THIS OPINION HAS NO PRECEDENTIAL VALUE.  IT SHOULD NOT BE CITED OR RELIED ON AS PRECEDENT IN ANY PROCEEDING EXCEPT AS PROVIDED BY RULE 268(d)(2), SCACR.

THE STATE OF SOUTH CAROLINA
In The Court of Appeals

The State, Respondent,

v.

Arnold Ward, Appellant.


Appeal From Horry County
Steven H. John, Circuit Court Judge


Unpublished Opinion No. 2012-UP-123  
Submitted February 1, 2012 – Filed February 29, 2012


AFFIRMED


Deputy Chief Appellate Defender Wanda H. Carter, of Columbia, for Appellant.
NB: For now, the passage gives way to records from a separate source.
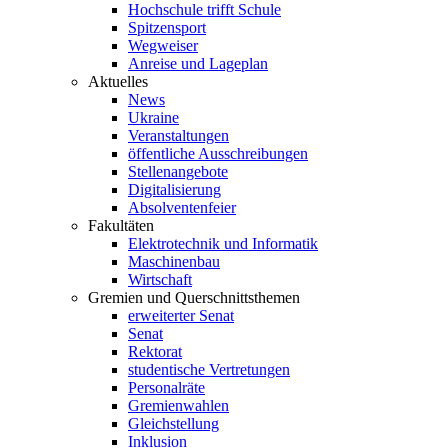
Hochschule trifft Schule
Spitzensport
Wegweiser
Anreise und Lageplan
Aktuelles
News
Ukraine
Veranstaltungen
öffentliche Ausschreibungen
Stellenangebote
Digitalisierung
Absolventenfeier
Fakultäten
Elektrotechnik und Informatik
Maschinenbau
Wirtschaft
Gremien und Querschnittsthemen
erweiterter Senat
Senat
Rektorat
studentische Vertretungen
Personalräte
Gremienwahlen
Gleichstellung
Inklusion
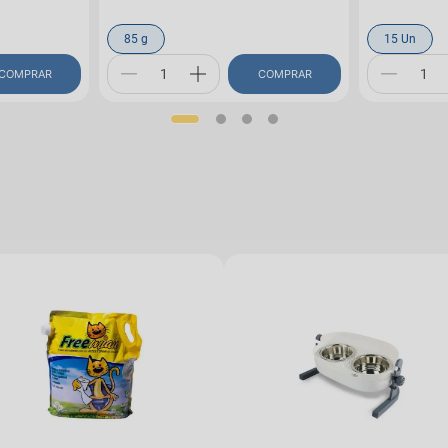
85 g
15 Un
COMPRAR
COMPRAR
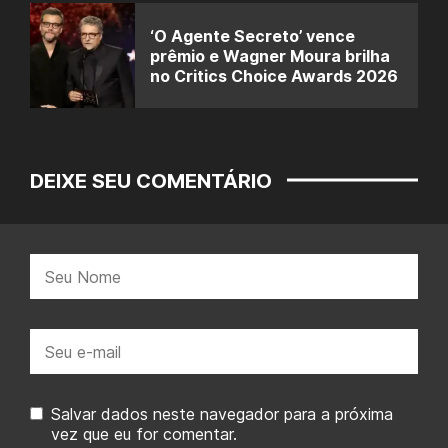
‘O Agente Secreto’ vence
prêmio e Wagner Moura brilha
no Critics Choice Awards 2026
DEIXE SEU COMENTÁRIO
Nome:
E-
mail:
Salvar dados neste navegador para a próxima
vez que eu for comentar.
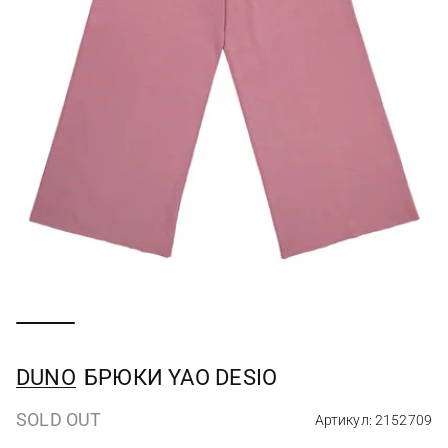
DUNO
БРЮКИ YAO DESIO
SOLD OUT
Артикул: 2152709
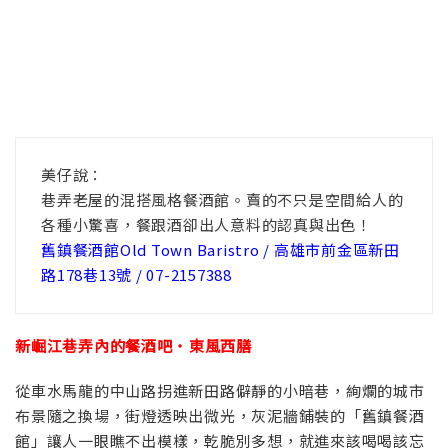
美仔說：
巷弄老屋的混搭風格餐酒館。賣的不只是空間給人的
各種小驚喜，餐跟酒卻出人意料的認真與出色！
舊鎮餐酒館Old Town Baristro / 高雄市前金區新田
路178巷13號 / 07-2157388
新崛江巷弄內的餐酒吧 ˙ 東風西膳
從車水馬龍的中山路拐進新田路僻靜的小暗巷，絢爛的城市
布景隨之換場，街燈透映出微光，灰泥牆鋪裝的「舊鎮餐酒
館」讓人一眼瞧不出模樣，乾脆別多想，就進來該喝喝該忘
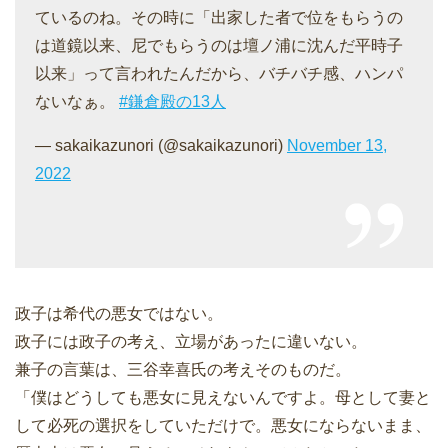
ているのね。その時に「出家した者で位をもらうの
は道鏡以来、尼でもらうのは壇ノ浦に沈んだ平時子
以来」って言われたんだから、バチバチ感、ハンパ
ないなぁ。
#鎌倉殿の13人
— sakaikazunori (@sakaikazunori)
November 13,
2022
政子は希代の悪女ではない。
政子には政子の考え、立場があったに違いない。
兼子の言葉は、三谷幸喜氏の考えそのものだ。
「僕はどうしても悪女に見えないんですよ。母として妻と
して必死の選択をしていただけで。悪女にならないまま、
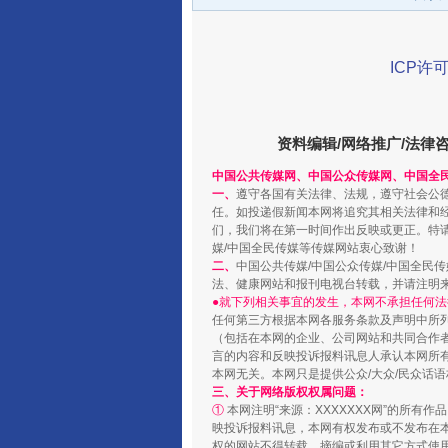
ICP许可
千年窑火 生生不息
资料编辑/网络推广/法律
中国公共传媒网、中国公众传媒网、中国全
一、
遵守各国有关法律、法规，遵守社会公
任。如投递假新闻本网将追究其相关法律和
们，我们将在第一时间作出反映或更正。特
媒/中国全民传媒等传媒网站衷心致谢！
二、
中国公共传媒/中国公众传媒/中国全民
法、健康网站和报刊电视台转载，并请注明
●就下列相关事宜的发生，本网不承担任何法
任何第三方根据本网各服务条款及声明中所
（包括在本网的企业、公司网站和共同合作
言的内容和反映投诉报料讯息人承认本网所
本网无关。本网只是提供公众/大众/民众话
揭开“小金库”的免责幌子
三、关于网络版权权属问题：
①
本网注明“来源：XXXXXXX网”的所有
映投诉报料讯息，本网有权发布或不发布在
权的网站不得转载、摘编或利用其它方式使用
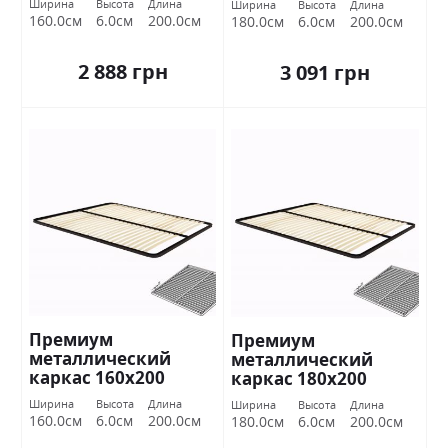
Ширина
Высота
Длина
Ширина
Высота
Длина
160.0см
6.0см
200.0см
180.0см
6.0см
200.0см
2 888 грн
3 091 грн
Премиум
Премиум
металлический
металлический
каркас 160х200
каркас 180х200
Миромарк
Миромарк
Ширина
Высота
Длина
Ширина
Высота
Длина
160.0см
6.0см
200.0см
180.0см
6.0см
200.0см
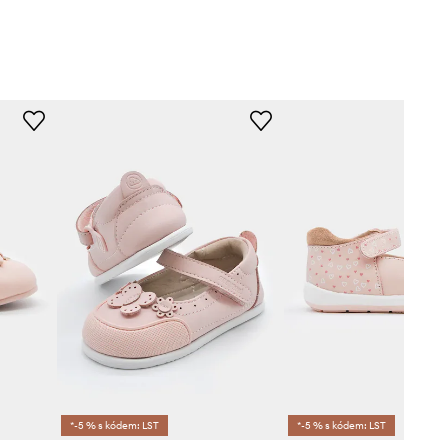
*-5 % s kódem: LST
*-5 % s kódem: LST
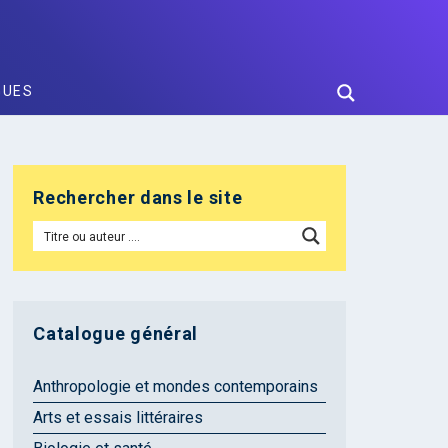
GUES
Rechercher dans le site
Catalogue général
Anthropologie et mondes contemporains
Arts et essais littéraires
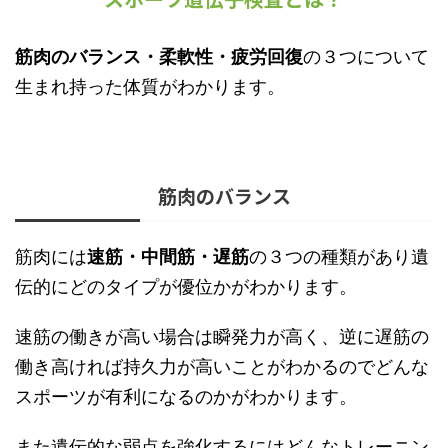
筋肉のバランス・柔軟性・疲労回復
の３つについて
生まれ持った体質がわかります。
筋肉のバランス
筋肉には
速筋・中間筋・遅筋
の３つの種類があり遺
伝的にどのタイプが優位かがわかります。
速筋の働きが高い場合は瞬発力が高く、逆に遅筋の
働き高ければ持久力が高いことがわかるのでどんな
スポーツが有利になるのかがわかります。
また遺伝的な弱点を強化するにはどんなトレーニン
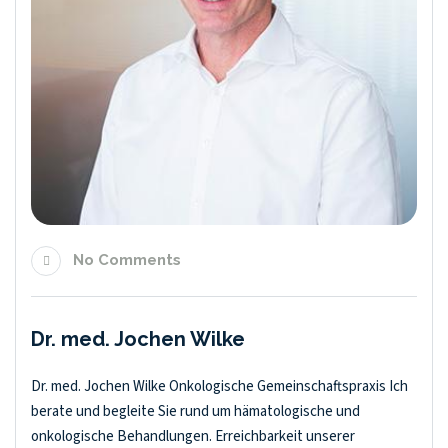
No Comments
Dr. med. Jochen Wilke
Dr. med. Jochen Wilke Onkologische Gemeinschaftspraxis Ich
berate und begleite Sie rund um hämatologische und
onkologische Behandlungen. Erreichbarkeit unserer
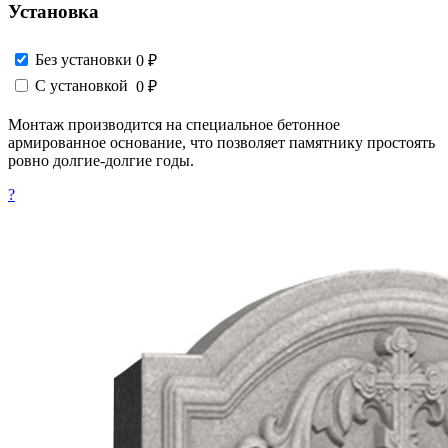
Установка
Без установки
0 ₽
С установкой
0 ₽
Монтаж производится на специальное бетонное
армированное основание, что позволяет памятнику простоять
ровно долгие-долгие годы.
?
Attorney General Alan Wilson, Chief Deputy Attorney General John W. McIntosh, Assistant Deputy Attorney General Salley W. Elliott, and Assistant Attorney General Christina J. Catoe, all of Columbia; and Solicitor J. Gregory Hembree, of Conway, for Respondent.

PER CURIAM:  Arnold Ward appeals his conviction for attempted first-degree burglary.  On appeal, Ward contends the trial court erred in denying his motion for a directed verdict because the State failed to provide sufficient evidence to show Ward intended to commit first-degree burglary.  We disagree. 

"When ruling on a motion for a directed verdict, the trial court is concerned with the existence or nonexistence of evidence, not its weight."  State v. Weston, 367 S.C. 279, 292, 625 S.E.2d 641, 648 (2006).  "A defendant is entitled to a directed verdict when the [S]tate fails to produce evidence of the offense charged."  Id.  "When reviewing a denial of a directed verdict, [an appellate c]ourt views the evidence and all reasonable inferences in the light most favorable to the [S]tate."  Id.  "If there is any direct evidence or any substantial circumstantial evidence reasonably tending to prove the guilt of the accused, the [appellate c]ourt must find the case was properly submitted to the jury."  Id. at 292-93, 625 S.E.2d at 648. 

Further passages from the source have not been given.